DepthOfCoverage interval_summary and interval_statistics
Hi GATK team,
I think I got some problem when I tried to analysis the GATK DOC results to find the rate of intervals with coverage >=100X in my targeted sequence data.
When I check the XXX.sample_interval_statistics file, just use awk F"\t" '{print $102}' XXX.sample_interval_statistics, it gave me the following result:
depth>=100
372
but when I checked the interval_summary file, I tried to do
tail n +2 XXX.sample_interval_summary  awk F"\t" '$3>=100'  wc l, it gave me
387
different from the previous 372. It means the third column in XXX.sample_interval_summary doesn't present the common "X coverage"? Does I misunderstand something here?
Thank you very much.
bless~
XL
Best Answer

Geraldine_VdAuwera Cambridge, MA admin
@liuxingliang The average coverage for an interval is the sum of coverage values per position, divided by the number of positions in the interval. Any other approaches would have to assume unrealistic things like perfectly even distribution.
Answers
@liuxingliang
Hi XL,
The third column in XXX.sample_interval_summary is average_coverage. The average coverage is different from coverage >= 100, so the two output numbers you get may not be the same.

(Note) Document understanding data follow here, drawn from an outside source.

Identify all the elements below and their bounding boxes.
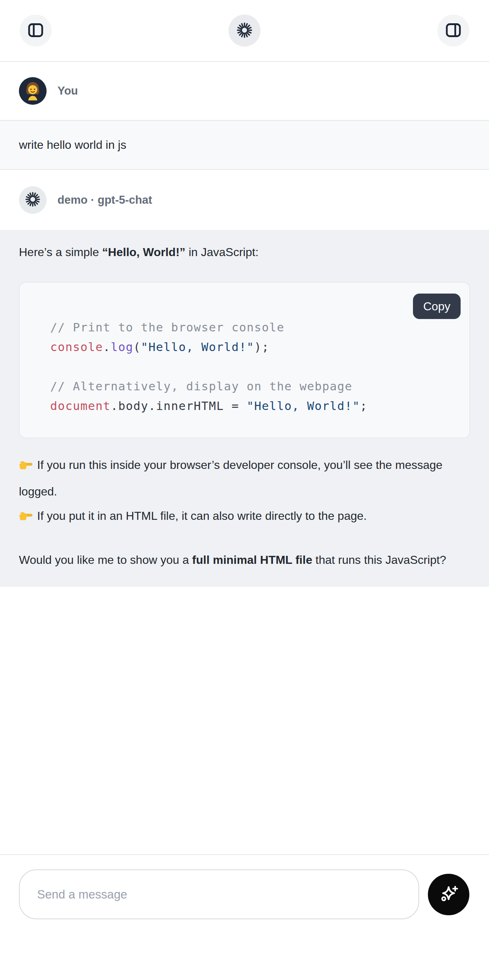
sparkles-icon bbox=[437, 883, 460, 907]
intro-text: Here’s a simple bbox=[19, 245, 102, 259]
starburst-icon bbox=[25, 192, 40, 208]
note-text: If you run this inside your browser’s de… bbox=[19, 458, 443, 498]
response-note: If you put it in an HTML file, it can al… bbox=[19, 504, 470, 530]
code-line: document.body.innerHTML = "Hello, World!… bbox=[50, 396, 448, 416]
code-token: . bbox=[103, 340, 111, 354]
person-emoji-icon bbox=[22, 80, 43, 102]
assistant-response: Here’s a simple “Hello, World!” in JavaS… bbox=[0, 230, 489, 587]
author-label: You bbox=[57, 84, 78, 97]
app-header bbox=[0, 0, 489, 62]
user-message-text: write hello world in js bbox=[19, 138, 126, 152]
question-text-after: that runs this JavaScript? bbox=[312, 553, 446, 566]
code-line: // Alternatively, display on the webpage bbox=[50, 377, 448, 396]
intro-bold-text: “Hello, World!” bbox=[102, 245, 186, 259]
messages-spacer bbox=[0, 587, 489, 854]
user-message-header: You bbox=[0, 62, 489, 120]
response-note: If you run this inside your browser’s de… bbox=[19, 453, 470, 504]
panel-right-button[interactable] bbox=[437, 14, 469, 46]
point-right-emoji-icon bbox=[19, 506, 33, 530]
intro-text-after: in JavaScript: bbox=[186, 245, 259, 259]
copy-button[interactable]: Copy bbox=[413, 294, 460, 319]
code-token: "Hello, World!" bbox=[141, 340, 254, 354]
response-notes: If you run this inside your browser’s de… bbox=[19, 453, 470, 530]
panel-left-button[interactable] bbox=[20, 14, 52, 46]
user-avatar bbox=[19, 77, 46, 105]
panel-left-icon bbox=[27, 21, 45, 40]
code-token: log bbox=[111, 340, 133, 354]
code-token: ; bbox=[360, 399, 368, 413]
code-token: "Hello, World!" bbox=[247, 399, 360, 413]
code-token: console bbox=[50, 340, 103, 354]
code-line: console.log("Hello, World!"); bbox=[50, 337, 448, 357]
user-message-bubble: write hello world in js bbox=[0, 120, 489, 170]
question-text: Would you like me to show you a bbox=[19, 553, 192, 566]
model-name-label: demo · gpt-5-chat bbox=[57, 194, 152, 207]
response-question: Would you like me to show you a full min… bbox=[19, 548, 470, 572]
note-text: If you put it in an HTML file, it can al… bbox=[37, 509, 367, 522]
code-line: // Print to the browser console bbox=[50, 318, 448, 337]
code-line bbox=[50, 357, 448, 377]
code-token: // Print to the browser console bbox=[50, 320, 285, 334]
code-token: // Alternatively, display on the webpage bbox=[50, 379, 352, 393]
panel-right-icon bbox=[444, 21, 462, 40]
code-token: ); bbox=[254, 340, 269, 354]
code-block: Copy // Print to the browser consolecons… bbox=[19, 282, 470, 438]
code-token: .body.innerHTML = bbox=[111, 399, 247, 413]
starburst-icon bbox=[236, 22, 253, 39]
composer bbox=[0, 855, 489, 932]
code-token: ( bbox=[133, 340, 141, 354]
message-input[interactable] bbox=[19, 869, 419, 919]
code-content: // Print to the browser consoleconsole.l… bbox=[20, 283, 469, 438]
question-bold-text: full minimal HTML file bbox=[192, 553, 312, 566]
assistant-message-header: demo · gpt-5-chat bbox=[0, 170, 489, 230]
model-button[interactable] bbox=[228, 14, 261, 46]
assistant-avatar bbox=[19, 186, 46, 214]
send-button[interactable] bbox=[428, 874, 469, 915]
response-intro: Here’s a simple “Hello, World!” in JavaS… bbox=[19, 240, 470, 264]
point-right-emoji-icon bbox=[19, 455, 33, 479]
code-token: document bbox=[50, 399, 111, 413]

Average coverage gives you the average number of bases seen over all loci in each of your samples. The coverage >= 100 gives you the number of samples that have greater than or equal to 100 bases at least at one position.
So, in your case, 372 of your samples have a depth of greater than or equal to 100 in at least one of the positions. But, 387 of your samples have an average coverage of greater than or equal to 100.
I hope this helps.
Sheila
@Sheila
Hi Sheila,
Thank you for your quick response. Based on my understanding of your answer, I have two questions,
No.1
In you explanation:
"Average coverage gives you the average number of bases seen over all loci in each of your samples. The coverage >= 100 gives you the number of samples that have greater than or equal to 100 bases at least at one position."

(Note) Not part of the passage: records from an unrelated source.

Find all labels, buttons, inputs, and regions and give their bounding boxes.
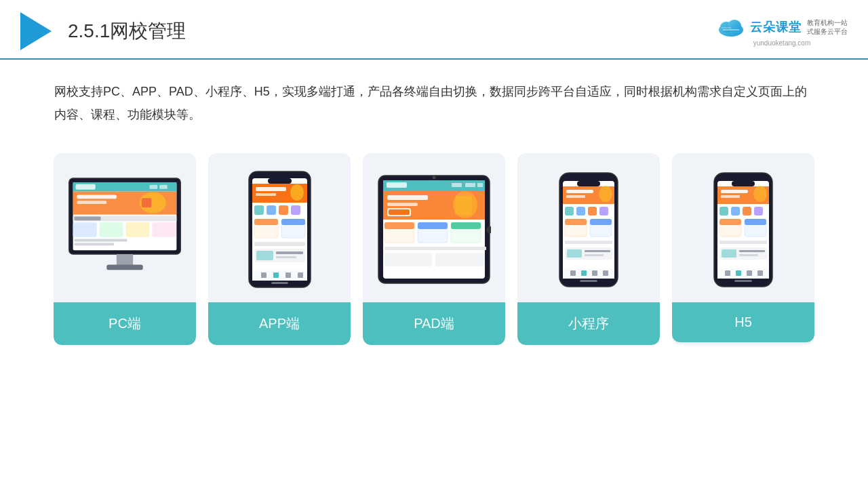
svg-rect-63 xyxy=(387,203,418,206)
svg-rect-117 xyxy=(719,219,741,225)
svg-rect-23 xyxy=(75,243,114,246)
svg-rect-111 xyxy=(719,207,728,216)
svg-rect-65 xyxy=(389,209,410,215)
miniprogram-img-area xyxy=(517,153,660,302)
logo-area: 云朵课堂 教育机构一站 式服务云平台 yunduoketang.com xyxy=(716,16,848,47)
svg-rect-113 xyxy=(743,207,751,216)
svg-rect-31 xyxy=(256,187,286,191)
pad-device-svg xyxy=(377,170,491,289)
device-card-pc: PC端 xyxy=(54,153,196,345)
svg-rect-18 xyxy=(73,223,97,237)
svg-rect-41 xyxy=(281,219,305,225)
svg-rect-74 xyxy=(384,247,486,250)
svg-point-55 xyxy=(433,176,436,180)
svg-rect-71 xyxy=(384,222,414,229)
svg-rect-67 xyxy=(455,196,472,215)
svg-rect-25 xyxy=(106,265,143,270)
svg-rect-10 xyxy=(159,185,167,189)
svg-rect-97 xyxy=(585,254,604,256)
miniprogram-label: 小程序 xyxy=(517,302,660,345)
svg-rect-106 xyxy=(732,181,755,186)
title-main: 网校管理 xyxy=(110,20,186,41)
svg-rect-75 xyxy=(384,253,432,266)
pc-img-area xyxy=(54,153,196,302)
svg-rect-8 xyxy=(76,184,96,190)
svg-point-110 xyxy=(753,186,767,202)
svg-rect-93 xyxy=(565,241,612,244)
svg-rect-12 xyxy=(77,195,116,199)
svg-rect-51 xyxy=(298,272,303,278)
svg-rect-109 xyxy=(721,195,740,198)
logo-url: yunduoketang.com xyxy=(753,39,811,47)
svg-rect-121 xyxy=(722,249,736,258)
cloud-icon xyxy=(716,16,746,38)
svg-rect-83 xyxy=(566,195,585,198)
logo-sub1: 教育机构一站 xyxy=(807,18,848,27)
svg-rect-49 xyxy=(273,272,279,278)
svg-rect-118 xyxy=(745,219,766,225)
svg-rect-34 xyxy=(254,205,264,215)
pad-label: PAD端 xyxy=(363,302,505,345)
svg-rect-101 xyxy=(592,270,597,276)
svg-rect-15 xyxy=(142,199,152,208)
svg-rect-80 xyxy=(577,181,600,186)
svg-rect-100 xyxy=(581,270,587,276)
cards-section: PC端 xyxy=(0,133,868,359)
svg-rect-88 xyxy=(599,207,608,216)
svg-rect-24 xyxy=(117,254,133,266)
pc-device-svg xyxy=(64,174,186,285)
svg-rect-9 xyxy=(149,185,157,189)
app-img-area xyxy=(208,153,351,302)
svg-rect-52 xyxy=(271,282,288,284)
svg-rect-28 xyxy=(268,178,292,184)
svg-rect-37 xyxy=(291,205,300,215)
svg-rect-36 xyxy=(279,205,288,215)
svg-rect-76 xyxy=(435,253,485,266)
svg-rect-108 xyxy=(721,190,748,193)
svg-rect-127 xyxy=(747,270,752,276)
svg-rect-19 xyxy=(100,223,123,237)
svg-rect-122 xyxy=(739,250,765,252)
svg-rect-44 xyxy=(256,251,273,260)
app-device-svg xyxy=(248,170,312,289)
description-section: 网校支持PC、APP、PAD、小程序、H5，实现多端打通，产品各终端自由切换，数… xyxy=(0,60,868,133)
h5-device-svg xyxy=(713,171,774,288)
svg-rect-86 xyxy=(576,207,585,216)
description-text: 网校支持PC、APP、PAD、小程序、H5，实现多端打通，产品各终端自由切换，数… xyxy=(54,80,814,126)
svg-rect-58 xyxy=(452,183,462,187)
pc-label: PC端 xyxy=(54,302,196,345)
svg-rect-73 xyxy=(451,222,481,229)
logo-cloud: 云朵课堂 教育机构一站 式服务云平台 xyxy=(716,16,848,38)
play-icon xyxy=(20,12,52,50)
svg-rect-45 xyxy=(276,251,303,254)
svg-rect-57 xyxy=(387,182,407,188)
pad-img-area xyxy=(363,153,505,302)
svg-rect-91 xyxy=(565,219,587,225)
svg-rect-20 xyxy=(125,223,149,237)
svg-rect-17 xyxy=(75,217,101,221)
svg-rect-13 xyxy=(77,201,106,205)
device-card-h5: H5 xyxy=(672,153,814,345)
svg-rect-32 xyxy=(256,193,276,196)
svg-rect-50 xyxy=(285,272,291,278)
svg-rect-102 xyxy=(603,270,608,276)
svg-rect-82 xyxy=(566,190,593,193)
logo-text: 云朵课堂 xyxy=(750,19,802,35)
header-left: 2.5.1网校管理 xyxy=(20,12,186,50)
svg-rect-62 xyxy=(387,195,428,200)
svg-rect-123 xyxy=(739,254,758,256)
svg-point-33 xyxy=(290,184,304,201)
title-prefix: 2.5.1 xyxy=(68,20,110,41)
svg-rect-21 xyxy=(152,223,176,237)
svg-rect-129 xyxy=(734,280,752,282)
svg-rect-35 xyxy=(267,205,276,215)
svg-rect-48 xyxy=(261,272,267,278)
h5-label: H5 xyxy=(672,302,814,342)
svg-rect-119 xyxy=(719,241,767,244)
svg-rect-92 xyxy=(590,219,612,225)
svg-rect-112 xyxy=(731,207,740,216)
svg-rect-95 xyxy=(567,249,582,258)
svg-rect-40 xyxy=(254,219,278,225)
svg-rect-128 xyxy=(757,270,763,276)
logo-sub2: 式服务云平台 xyxy=(807,27,848,36)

should the "sample" be "interval", am I right.
No.2
So, let me confirm my understanding of depth on one position and average coverage, so this becomes a definition question, I am a newbie, so want to get an answer from an expert, sorry for the trouble.
the average coverage of one interval is calculated as: the number of reads covering the interval * length of read / the number of bases of that interval, it is actually what we usually called X coverage, am I right.
When it comes to XXX.sample_interval_statistics, the depth on one position, is just count the number of reads covered this position, no need to consider the read length and interval length, am I right.
Thank you again.
bless~
XL
@Sheila
Hi Sheila,
I think the average coverage is not what I originally thought of, it is not the X coverage, because based on my previous understanding, the average coverage is actually calculated by total coverage divided by interval length. The total coverage should be: the number of reads covering this interval * read length. However, I tried to divide the total coverage by our read length (150, all of them are same), the result is not a integer. What's wrong here? How we calculate the total coverage for one interval?
thank you.
bless~
XL
@liuxingliang The average coverage for an interval is the sum of coverage values per position, divided by the number of positions in the interval. Any other approaches would have to assume unrealistic things like perfectly even distribution.